Si donc l'héritage est important dans le sens Paris-Budapest, il est permis d'émettre des doutes quant à sa validité dans le sens inverse.

La Hongrie évoque peu de souvenirs historiques dans la mémoire française : le rempart constitué par la Hongrie face à la puissance ottomane ; l'appel de Rákóczi à Louis XIV ; la position du pays lors des guerres napoléoniennes. Voilà qui est plutôt maigre.

Il faut également considérer la place occupée par une certaine forme de snobisme intellectuel qui, à cette époque, érige la slavophilie au rang de phénomène de mode : c'est alors la Pologne qui est en "vedette" à Paris et qui personnifie à merveille la génération romantique.
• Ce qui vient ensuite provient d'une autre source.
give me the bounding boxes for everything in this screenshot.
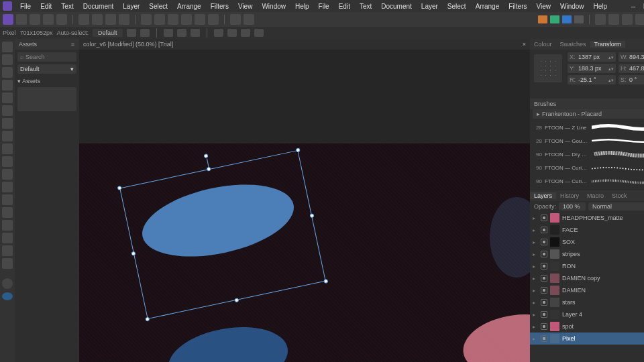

Cependant, en dépit du fait que le monde slave constitue une entité plus importante que la Hongrie à tous les niveaux, un phénomène de mode n'explique pas tout et si les Hongrois ne jouissent pas des faveurs des salons, la faute ne leur en incombe pas forcément, tout dépendant, comme le soulignait justement P.

Renouvin, de la fidélité de l'image reçue du pays.

Quand on entreprend de dresser une sorte d'inventaire des témoignages que le public de 1848 a à sa disposition pour apprendre à connaître la Hongrie ou du moins s'en faire une idée, on arrive très vite à bout d'arguments du fait de leur nombre fort restreint et des descriptions qu'ils contiennent, celles-ci laissant parfois l'historien pour le moins perplexe.

Notre but est de mettre en lumière les écrits les plus significatifs, à savoir ceux qui prétendent donner de ce pays une photographie la plus exacte possible et qui contribuent à le faire connaître au public français.

On pourra alors s'interroger sur leur validité et leur degré de responsabilité au regard des événements qui suivirent. Nous nous sommes donc limités à quatre ouvrages qui nous ont semblé les plus représentatifs, leurs auteurs ayant eu le mérite de se rendre sur place et de prendre très au sérieux leur tâche de "grand reporter", certains même prétendant faire oeuvre d'ethnographes.

Le premier document que nous avons choisi de présenter, par ailleurs le plus ancien et sans doute également le plus remarquable, est le Mémoire sur la Hongrie et les lois rendues par la dernière Diète (1832-1836)2 envoyé à l'Ambassadeur de France à Vienne, en mai 1837, par le Baron de Langsdorff, chroniqueur attitré de la Revue des Deux Mondes.

Sa perception de la situation géopolitique de la Hongrie en 1837 est sans appel :

La Hongrie est comme ces terres sur lesquelles les anciens géographes écrivaient:

terra incognita. Rien n'y ressemble à rien, et comme rien n'y est logique et rationnel, la connaissance des principes, des bases premières, ne sert pas à grand chose pour arriver à celle des détails?

On constatera par la suite, toutes les fois que l'on aura affaire à des récits sur la Hongrie, que l'élément principal en est souvent une impression de dépaysement total par rapport aux valeurs de la société française.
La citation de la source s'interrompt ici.